For the setting of the outlined imaginary trial it would have been fully adequate.
However, with the chosen outcome (scores of 0, 1, or 2), one could take into account
the inter- and intra-rater variability only if its numeric nature was acknowledged
– the outcome is a (repeatedly measured) ordered categorical variable. A way to analyze
it (and estimate treatment effect) is to fit a cumulative logit model (10) to the
probabilities of score 0, score 1, and score 2, taking into account each individual
score produced by each rater for each patient. Table 4 summarizes results of such
an analysis for the imaginary data depicted in Table 1 (but just replicated 3 times
to mimic a situation with 9 patients per treatment arm). The (cumulative) odds ratio
(ie, for higher-ordered vs lower-ordered scores) for assessment 2 vs 1 was 4.24 (2.71-6.64),
clearly indicating healing over time, but there was no difference in time-averaged
odds of higher-ordered scores in treated vs placebo patients (Table 4). Note that
the estimated time-averaged probabilities generated in this analysis are in general
agreement with the probabilities (with only slight differences in probabilities assigned
to treatment and placebo) used to generate data in Table 1.
Table 4
Summary of the cumulative logit analysis: the method yields (cumulative) time-averaged
(assessment 1, assessment 2) odds ratios (OR) of a higher-ordered vs lower-ordered
score value (ie, 2 over 1 or 0; 1 over 0).

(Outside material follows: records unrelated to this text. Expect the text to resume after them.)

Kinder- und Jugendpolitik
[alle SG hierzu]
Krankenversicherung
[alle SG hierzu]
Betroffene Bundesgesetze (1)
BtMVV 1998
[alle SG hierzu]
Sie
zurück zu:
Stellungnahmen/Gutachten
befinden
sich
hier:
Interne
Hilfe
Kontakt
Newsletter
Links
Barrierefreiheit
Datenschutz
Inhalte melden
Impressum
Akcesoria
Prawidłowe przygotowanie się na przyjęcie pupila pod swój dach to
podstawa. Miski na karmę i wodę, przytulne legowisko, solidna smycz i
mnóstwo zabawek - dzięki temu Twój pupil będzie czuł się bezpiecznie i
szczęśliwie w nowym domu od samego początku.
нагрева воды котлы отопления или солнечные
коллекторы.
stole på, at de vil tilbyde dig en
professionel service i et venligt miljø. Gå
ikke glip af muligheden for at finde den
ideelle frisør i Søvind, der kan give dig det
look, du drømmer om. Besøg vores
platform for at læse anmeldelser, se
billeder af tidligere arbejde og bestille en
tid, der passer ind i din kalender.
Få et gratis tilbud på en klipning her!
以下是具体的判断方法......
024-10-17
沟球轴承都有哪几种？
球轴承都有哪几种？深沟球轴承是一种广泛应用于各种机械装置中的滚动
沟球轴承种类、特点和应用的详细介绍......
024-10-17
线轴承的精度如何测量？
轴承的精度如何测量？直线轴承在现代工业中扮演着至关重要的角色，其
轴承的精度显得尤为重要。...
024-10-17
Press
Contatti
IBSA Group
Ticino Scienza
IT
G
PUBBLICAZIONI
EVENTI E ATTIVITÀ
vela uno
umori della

Estimated time-averaged probabilities of
individual scores in treated patients were 15.7% for 0, 84.3% for 1, and 15.7% for
2; while for the placebo patients the probabilities were 18.4% for 0, 81.6% for 1,
and 13.3% for 2*
Effects
OR (95%CI)
df
Chi2
P
Treatment vs Placebo
1.21 (0.83-1.76)
1
1.02
0.313
Assessment 2 vs 1
4.24 (2.71-6.64)
1
36.1
<0.0001
*Data were analyzed using SAS 9.4 proc genmod with treatment, visit and treatment*visit
interaction (df 1, Chi2 0.01, P = 0.906 for the interaction term) as fixed effects;
distribution multinomial; link = clogit; repeated subject = patient*rater(visit).
The BMJ editorial from 1994 (1) pointed out that “doctors need not be experts in statistics,”

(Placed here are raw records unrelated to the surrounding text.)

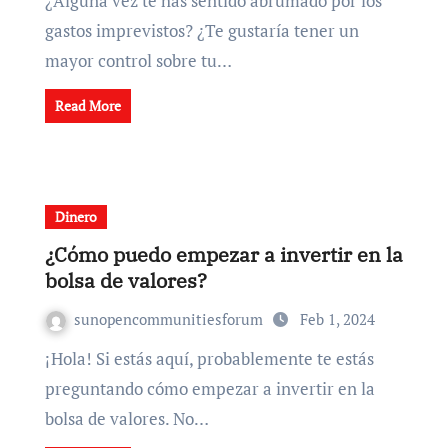
¿Alguna vez te has sentido abrumado por los
gastos imprevistos? ¿Te gustaría tener un
mayor control sobre tu…
Read More
Dinero
¿Cómo puedo empezar a invertir en la
bolsa de valores?
sunopencommunitiesforum
Feb 1, 2024
¡Hola! Si estás aquí, probablemente te estás
preguntando cómo empezar a invertir en la
bolsa de valores. No…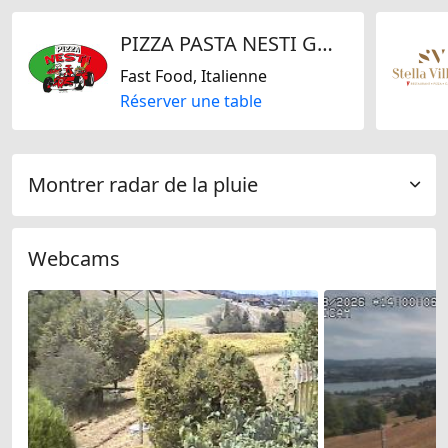
PIZZA PASTA NESTI GmbH
Fast Food, Italienne
Réserver une table
Montrer radar de la pluie
Webcams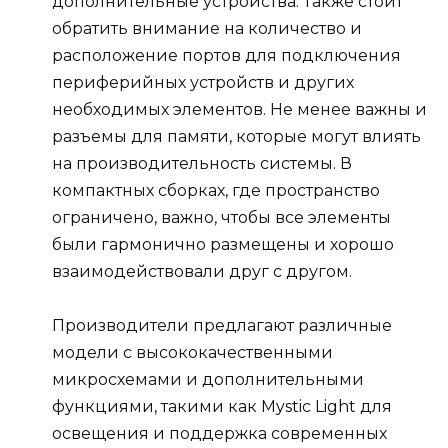
дополнительные устройства. Также стоит
обратить внимание на количество и
расположение портов для подключения
периферийных устройств и других
необходимых элементов. Не менее важны и
разъемы для памяти, которые могут влиять
на производительность системы. В
компактных сборках, где пространство
ограничено, важно, чтобы все элементы
были гармонично размещены и хорошо
взаимодействовали друг с другом.
Производители предлагают различные
модели с высококачественными
микросхемами и дополнительными
функциями, такими как Mystic Light для
освещения и поддержка современных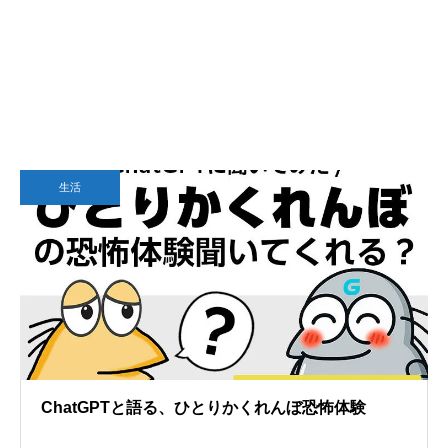
生活
ChatGPTと語る、ひとりかくれんぼ恐怖体験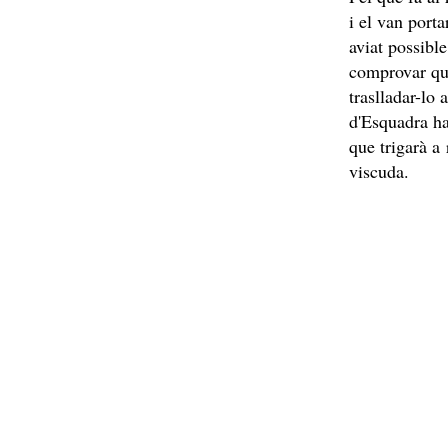
i el van port
aviat possible
comprovar que
traslladar-lo
d'Esquadra h
que trigarà a 
viscuda.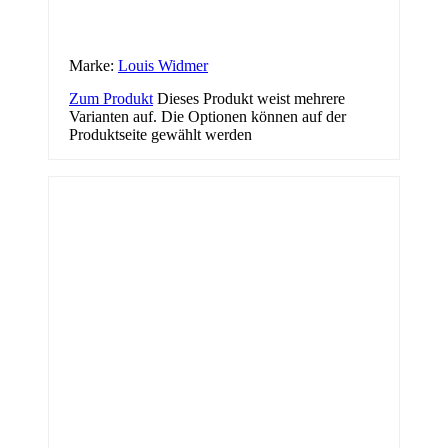
Marke:
Louis Widmer
Zum Produkt
Dieses Produkt weist mehrere
Varianten auf. Die Optionen können auf der
Produktseite gewählt werden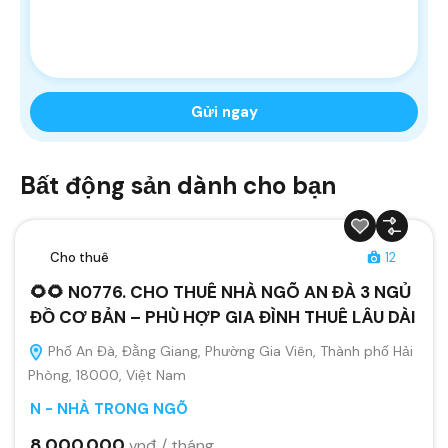
Bất động sản dành cho bạn
Cho thuê
12
🌻🌻 N0776. CHO THUÊ NHÀ NGÕ AN ĐÀ 3 NGỦ
ĐỒ CƠ BẢN – PHÙ HỢP GIA ĐÌNH THUÊ LÂU DÀI
Phố An Đà, Đằng Giang, Phường Gia Viên, Thành phố Hải
Phòng, 18000, Việt Nam
N - NHÀ TRONG NGÕ
8.000.000
vnđ / tháng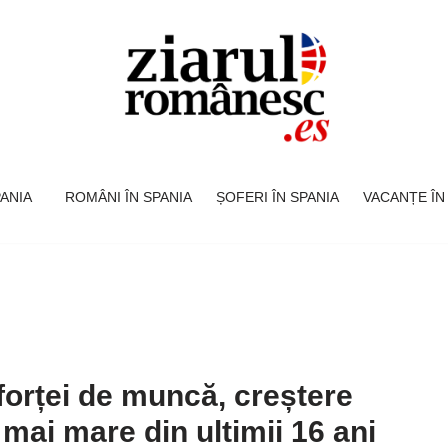
SPANIA
ROMÂNI ÎN SPANIA
ȘOFERI ÎN SPANIA
VACANȚE ÎN
forței de muncă, creștere
mai mare din ultimii 16 ani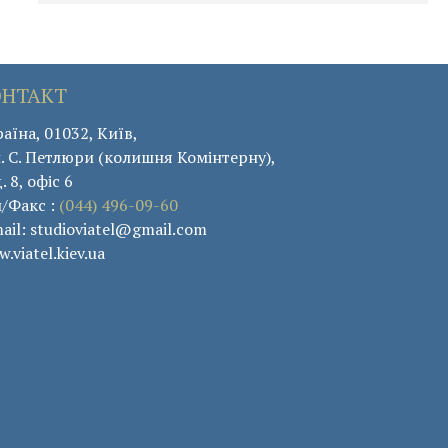
ОНТАКТ
аїна, 01032, Київ,
. С. Петлюри (колишня Комінтерну),
. 8, офіс 6
л/Факс :
(044) 496-09-60
ail: studioviatel@gmail.com
.viatel.kiev.ua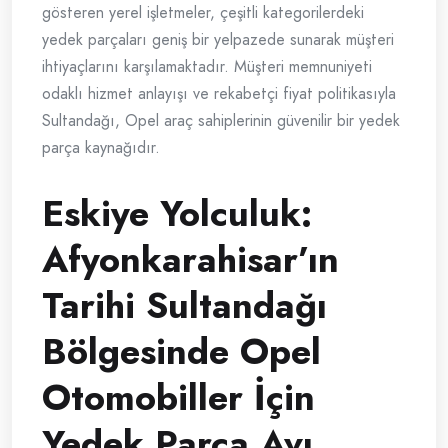
gösteren yerel işletmeler, çeşitli kategorilerdeki
yedek parçaları geniş bir yelpazede sunarak müşteri
ihtiyaçlarını karşılamaktadır. Müşteri memnuniyeti
odaklı hizmet anlayışı ve rekabetçi fiyat politikasıyla
Sultandağı, Opel araç sahiplerinin güvenilir bir yedek
parça kaynağıdır.
Eskiye Yolculuk:
Afyonkarahisar’ın
Tarihi Sultandağı
Bölgesinde Opel
Otomobiller İçin
Yedek Parça Avı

but that they should understand the principles of “sound methods of research.” In
respect to the outlined imaginary research, this understanding (as opposed to “intuition”)
is only slightly “statistical” (apart maybe from fitting the two models depicted in
Table 3 and Table 4), and includes: a) understanding of the purpose and “technicalities”
of an RCT; b) understanding of the importance of choosing a relevant outcome and an
adequate quantification method; c) understanding of the properties of certain metrics
and the importance of choosing appropriate methods of data analysis; d) understanding
that “statistical analysis” is not about “searching for something/anything with a
low P value”; e) understanding that a trial is a complex model, set up to test a specific
hypothesis or a few hypotheses about a treatment, and that it needs to follow a pre-defined
plan that should account for a number of its elements.